BERLIN, Germany — Five years ago, a group of renowned European leaders, including former Czech President Vaclav Havel and Polish ex-President Lech Walesa, published an open letter to President Barack Obama warning him against abandoning his allies in central Europe in order to cozy up to Russia.

Now it’s America’s turn to worry.

As a new generation of central European leaders strives to balance the demands of Brussels and Washington with their vulnerability to Moscow, commentators and officials in the United States are expressing their concerns about losing the central region to Russian influence.

Some worry that Cold War-style US rhetoric over Ukraine may be alienating the countries it’s supposed to help secure.

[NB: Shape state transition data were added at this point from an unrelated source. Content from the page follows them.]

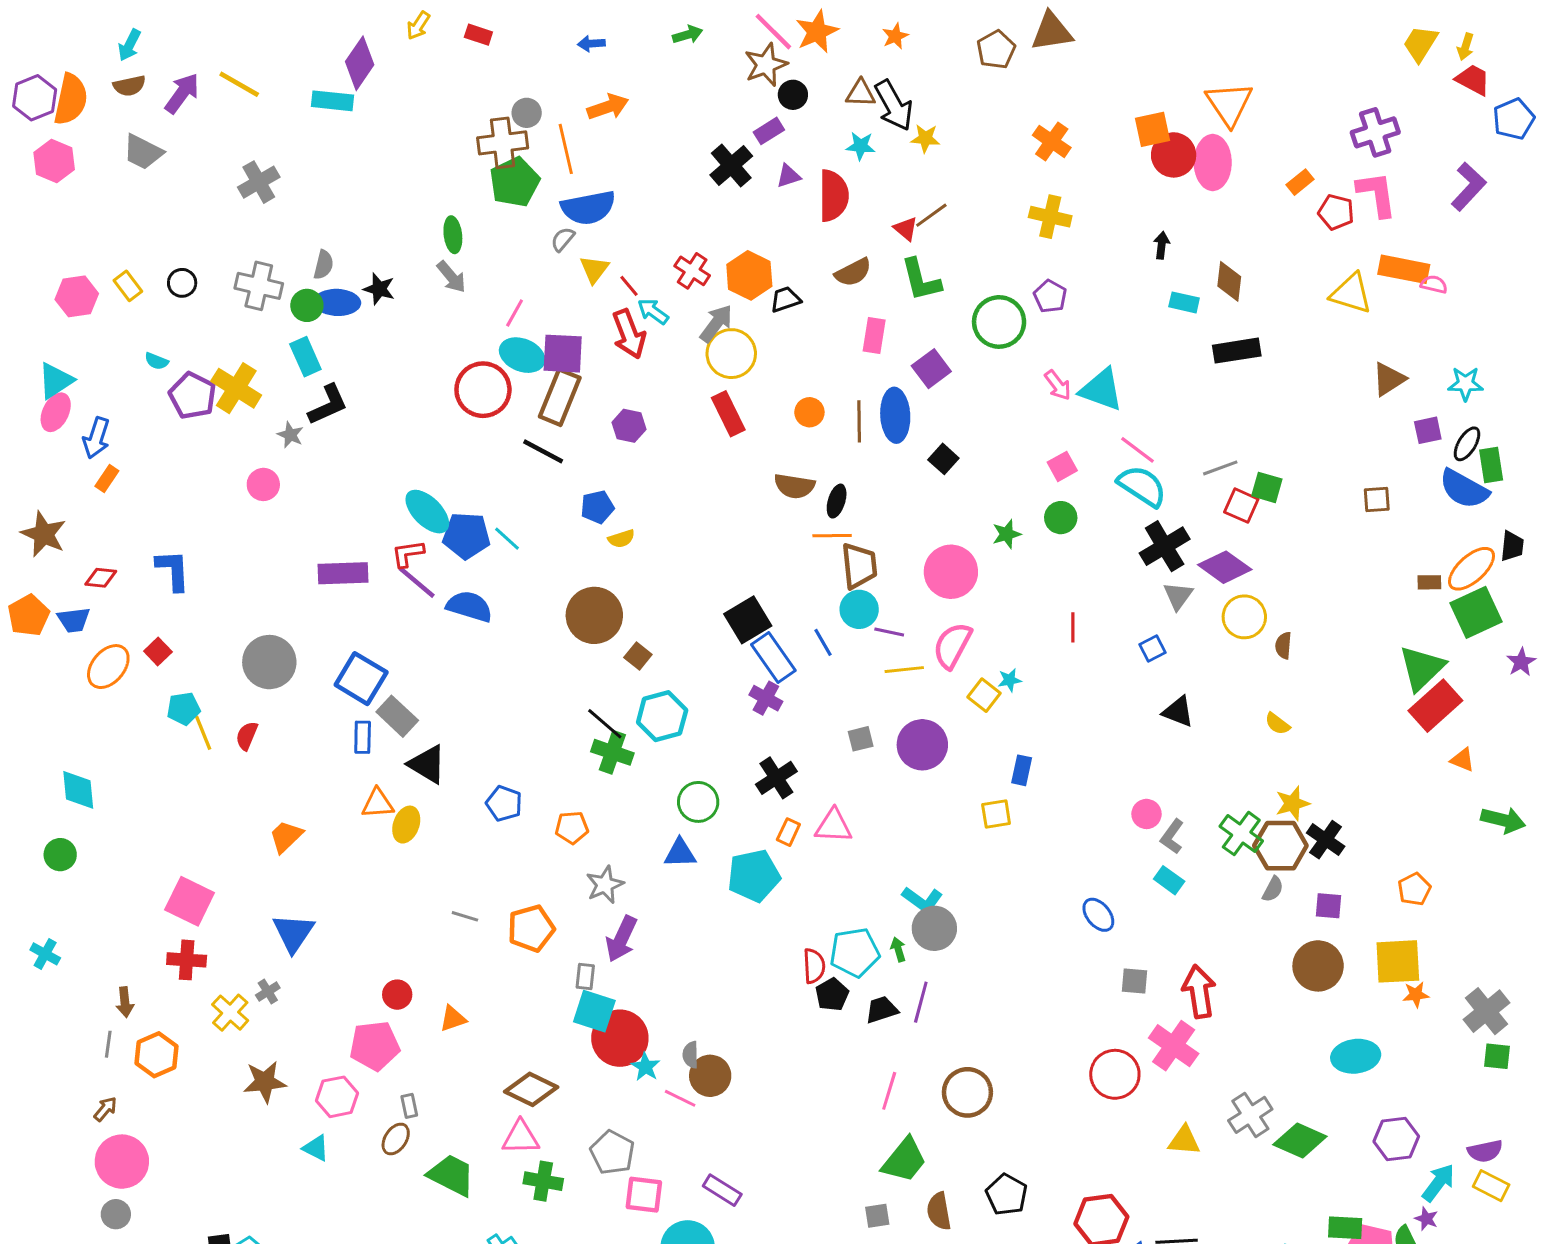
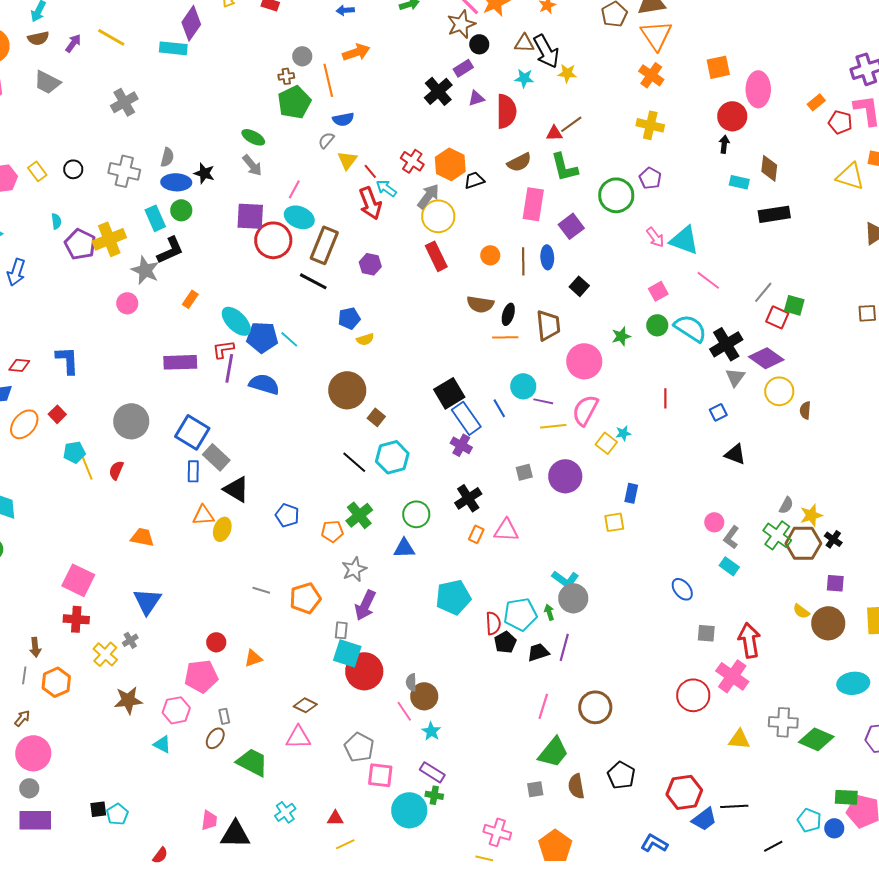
purple arrow: (182, 93) -> (73, 43), size x0.7
orange triangle: (1229, 104) -> (656, 35), moved
brown cross: (503, 143) -> (286, 76), size x0.5
red circle: (1174, 155) -> (732, 116), moved
blue semicircle: (588, 208) -> (343, 119), size x0.6
red triangle: (906, 229) -> (554, 133), turned -42
green ellipse: (453, 235) -> (253, 137), turned -55
green circle: (307, 305) -> (181, 210), moved
pink rectangle: (874, 336) -> (533, 204), size x1.4
purple square: (563, 354) -> (250, 216), moved
cyan semicircle: (156, 361) -> (56, 221), turned -119
yellow cross: (236, 388) -> (109, 239), turned 36
blue ellipse: (895, 415) -> (547, 257), size x0.7
gray star: (290, 435) -> (145, 270), size x1.6
gray line: (1220, 468) -> (763, 292), turned -30
orange rectangle: (107, 478) -> (190, 299), moved
cyan semicircle: (1142, 486) -> (690, 328), moved
brown trapezoid: (859, 566) -> (548, 325), moved
purple line: (417, 582) -> (229, 368), turned 60
yellow semicircle: (1277, 724) -> (801, 611), moved
green cross: (612, 752) -> (359, 515), moved, turned 32
orange trapezoid: (286, 837) -> (142, 537), turned 55
black cross: (1326, 840) -> (833, 539), size x0.7
cyan pentagon: (754, 876) -> (453, 597), moved
gray semicircle: (1273, 889) -> (786, 505), moved
cyan star: (645, 1067) -> (431, 731), moved
brown diamond: (531, 1089) -> (305, 705), size x0.7
pink line: (680, 1098) -> (404, 711), turned 30
gray cross: (1250, 1115) -> (783, 722), turned 36
green cross: (543, 1181) -> (434, 795), moved, size x0.7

Assistant Secretary of State Victoria Nuland encapsulated Washington's fears earlier this month.

"Across the region, the twin cancers of democratic backsliding and corruption are threatening the dream so many have worked for since 1989," she said, referring to the year the Berlin Wall fell and central Europe broke free of Soviet control.

"And even as they reap the benefits of NATO and EU membership, we find leaders in the region who seem to have forgotten the values on which these institutions are based."

The veteran journalist Jackson Diehl phrased it more bluntly.

“In reality, a big chunk of the NATO alliance has quietly begun to lean toward Moscow,” he wrote in the Washington Post.

To be sure, the days of blinding love for Europe are over as NATO's newest members realize that the “benefits” Nuland mentioned also come with costs.

In stark contrast to Havel's distrust of Moscow — the former dissident playwright spent four years in prison under communism — the current Czech president, Milos Zeman, founded his Party of Civic Rights in 2009 with the financial support of Russia's Lukoil. Now he's under fire for a foul-mouthed defense of Putin's jailing of Pussy Riot.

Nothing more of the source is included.